Since the power conferred by Article 309 is not absolute or untrammelled, it will be wrong to test the validity of that power on the anvil of its possible abuse. The various constitutional safeguards are an insurance against its abuse. ( 50 ) NUMEROUS decisions were cited before us to highlight the importance of insulating the judiciary from executive interference. It was urged by the learned Solicitor General on behalf of the High Court that the paramount object of Article 235 is to secure the independence of the judiciary by ensuring that the subordinate judiciary is insulated from executive interference and once the appointment of a judicial officer is made, his subsequent career should be under the control of the High Court and he should not be exposed to the possibility of any improper executive pressure (Union of India v.

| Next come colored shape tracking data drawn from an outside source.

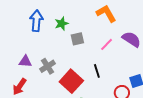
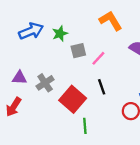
blue arrow: (36, 21) -> (31, 31), turned 65
pink line: (107, 44) -> (98, 58), moved

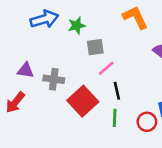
pink line: (98, 58) -> (106, 68), moved
gray cross: (45, 83) -> (54, 79), turned 36
green line: (85, 126) -> (115, 118), moved

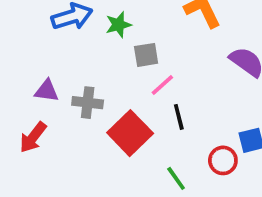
green line: (115, 118) -> (176, 178), moved, turned -36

Justice S. H. Sheth, (1978) 1 SCR 423 : ( AIR 1977 SC 2328 )) that the control over the subordinate Judiciary vested in the High Court under Article 235 is exclusive in nature, comprehensive in extent and effective in operation; and that there can be no "duality" in the matter of control over the district courts and the courts subordinate thereto. (A. P. High Court v. Krishnamurthy, (1979) 1 SCR 26 : ( AIR 1979 SC 193 ) ). The short answer to these submissions is that the power conferred by Article 309 is a legislative, not executive, power and that the power is subject to all the provisions of the Constitution. If despite this position, the Governor's rule-making power is likely to create a magnetic field wherein the executive will be the focal point of attraction, it is not the Constitution that is to blame. As is often said, the danger to judicial independence springs more from within than from without.